The Bernie Ebbers Show has come to Manhattan, where for next few weeks, federal prosecutors are going to try and prove their case – Bernie Ebbers is nothing more than a broadbandit who oversaw the collapse of WorldCon, by telling one lie after another. Defense, well, they will say, where is the beef. After all, there is no document support to these allegations. You see, Bernie was pretty smart about these things – he never used email, and conducted most of his business on the phone. (More details, in Broadbandits: Inside the $750 Billion Telecom Heist. ) The New York Times is following the trial closely:
Mr. Ebbers knew WorldCom’s “books were cooked,” charged David Anders, the United States attorney leading the government’s case, because “he told people to do it” as early as the year 2000. “This wasn’t just the problem of Bernard Ebbers, the C.E.O.,” Mr. Anders told the jury at the federal courthouse in Lower Manhattan, “but Bernard Ebbers, who owned millions of shares himself.” Contributing to his motive to lie, Mr. Anders said, was the fact that Mr. Ebbers had pledged millions of his WorldCom shares as collateral for personal loans.
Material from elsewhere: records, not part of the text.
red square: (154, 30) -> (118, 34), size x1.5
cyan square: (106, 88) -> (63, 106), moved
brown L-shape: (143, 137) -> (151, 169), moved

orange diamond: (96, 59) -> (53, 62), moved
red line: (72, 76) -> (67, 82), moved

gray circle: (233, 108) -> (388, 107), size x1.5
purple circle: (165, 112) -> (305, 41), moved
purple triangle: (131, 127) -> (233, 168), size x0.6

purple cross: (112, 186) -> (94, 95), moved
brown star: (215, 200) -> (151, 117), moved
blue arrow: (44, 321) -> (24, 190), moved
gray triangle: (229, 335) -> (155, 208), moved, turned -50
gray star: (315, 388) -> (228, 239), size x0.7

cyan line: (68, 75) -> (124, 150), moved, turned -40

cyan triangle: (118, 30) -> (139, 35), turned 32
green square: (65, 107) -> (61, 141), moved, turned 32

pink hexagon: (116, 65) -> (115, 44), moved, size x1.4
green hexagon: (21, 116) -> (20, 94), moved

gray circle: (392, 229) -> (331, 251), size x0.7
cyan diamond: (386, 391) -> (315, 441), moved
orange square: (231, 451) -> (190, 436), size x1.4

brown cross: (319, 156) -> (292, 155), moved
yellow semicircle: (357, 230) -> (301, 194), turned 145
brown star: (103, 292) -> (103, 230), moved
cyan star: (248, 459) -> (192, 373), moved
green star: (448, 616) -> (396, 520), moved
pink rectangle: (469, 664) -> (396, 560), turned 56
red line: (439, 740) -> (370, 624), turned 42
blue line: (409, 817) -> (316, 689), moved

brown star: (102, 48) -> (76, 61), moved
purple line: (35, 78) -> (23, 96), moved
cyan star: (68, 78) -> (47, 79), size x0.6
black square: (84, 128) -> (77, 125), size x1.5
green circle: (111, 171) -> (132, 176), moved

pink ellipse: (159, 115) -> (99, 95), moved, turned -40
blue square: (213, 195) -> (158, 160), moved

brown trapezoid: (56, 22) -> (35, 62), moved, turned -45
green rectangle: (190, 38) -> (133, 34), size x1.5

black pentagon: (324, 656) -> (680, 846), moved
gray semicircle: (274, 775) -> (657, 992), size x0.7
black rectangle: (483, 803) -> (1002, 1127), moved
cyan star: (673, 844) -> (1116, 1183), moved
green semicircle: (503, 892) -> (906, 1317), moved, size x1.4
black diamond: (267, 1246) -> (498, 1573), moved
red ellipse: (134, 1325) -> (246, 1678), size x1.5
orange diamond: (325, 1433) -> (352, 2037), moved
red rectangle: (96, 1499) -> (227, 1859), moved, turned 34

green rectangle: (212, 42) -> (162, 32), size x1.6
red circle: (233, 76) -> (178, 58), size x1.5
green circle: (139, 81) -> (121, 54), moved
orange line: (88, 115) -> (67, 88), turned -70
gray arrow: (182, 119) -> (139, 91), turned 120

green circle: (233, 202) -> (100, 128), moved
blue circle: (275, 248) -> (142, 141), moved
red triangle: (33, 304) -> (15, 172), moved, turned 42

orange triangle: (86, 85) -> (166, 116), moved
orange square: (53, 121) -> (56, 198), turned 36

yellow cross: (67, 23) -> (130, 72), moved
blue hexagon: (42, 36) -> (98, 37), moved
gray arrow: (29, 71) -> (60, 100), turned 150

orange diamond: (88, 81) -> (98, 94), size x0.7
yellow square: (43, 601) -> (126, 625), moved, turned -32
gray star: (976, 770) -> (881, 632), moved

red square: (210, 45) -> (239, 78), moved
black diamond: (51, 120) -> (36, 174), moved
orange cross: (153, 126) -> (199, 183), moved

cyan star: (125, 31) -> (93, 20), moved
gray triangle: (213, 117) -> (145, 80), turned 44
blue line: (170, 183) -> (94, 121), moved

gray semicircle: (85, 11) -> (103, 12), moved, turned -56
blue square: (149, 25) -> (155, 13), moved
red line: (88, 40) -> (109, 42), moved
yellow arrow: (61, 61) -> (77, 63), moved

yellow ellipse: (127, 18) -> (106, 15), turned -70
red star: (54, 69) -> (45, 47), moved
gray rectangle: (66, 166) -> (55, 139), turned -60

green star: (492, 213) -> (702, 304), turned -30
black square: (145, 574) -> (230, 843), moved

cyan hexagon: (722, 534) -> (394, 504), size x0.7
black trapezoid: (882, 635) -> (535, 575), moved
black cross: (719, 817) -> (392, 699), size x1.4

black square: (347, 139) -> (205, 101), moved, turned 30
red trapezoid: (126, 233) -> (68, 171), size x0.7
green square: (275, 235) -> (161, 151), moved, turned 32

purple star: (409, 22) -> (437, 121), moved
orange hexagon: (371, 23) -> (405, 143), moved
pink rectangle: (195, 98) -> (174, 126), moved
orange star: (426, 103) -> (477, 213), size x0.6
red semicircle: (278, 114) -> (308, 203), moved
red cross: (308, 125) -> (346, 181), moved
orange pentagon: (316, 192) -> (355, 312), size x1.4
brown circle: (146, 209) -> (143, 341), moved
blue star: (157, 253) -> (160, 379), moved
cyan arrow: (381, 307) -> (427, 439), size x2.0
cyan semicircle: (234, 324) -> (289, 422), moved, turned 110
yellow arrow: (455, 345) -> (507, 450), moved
Defense is pointing fingers are Scott Sullivan, the accounting maven, who is prosecutor’s ace, and has already cut himself a back-saving-deal. (Innuendo intended!) “David Myers, a former WorldCom controller who pleaded guilty to fraud charges, has agreed to cooperate with prosecutors in exchange for a potentially shorter sentence,” The Times adds. “In a classic criminal case, the prosecution attacks the defendant and the defendant attacks the proof, The proof is the prosecution’s witness,” Roland Riopelle, a former former federal prosecutor who practices at Secarz & Riopelle told The New York Daily News. Clearly, Bernie is trying to fool the jury pretty much the same way he fooled investors and the Wall Street idiots. Using his aw-shucks charm and personality. New York Post puts it best when it writes,
Think Forrest Gump in the boardroom. Ebbers — nothing more than a gifted salesman — had the same kind of luck in life. The 63-year-old cowpoke went on trial yesterday for conspiracy and fraud. If convicted he could spend 30 years in jail, which probably means he’ll be headed straight from the pokey to Boot Hill.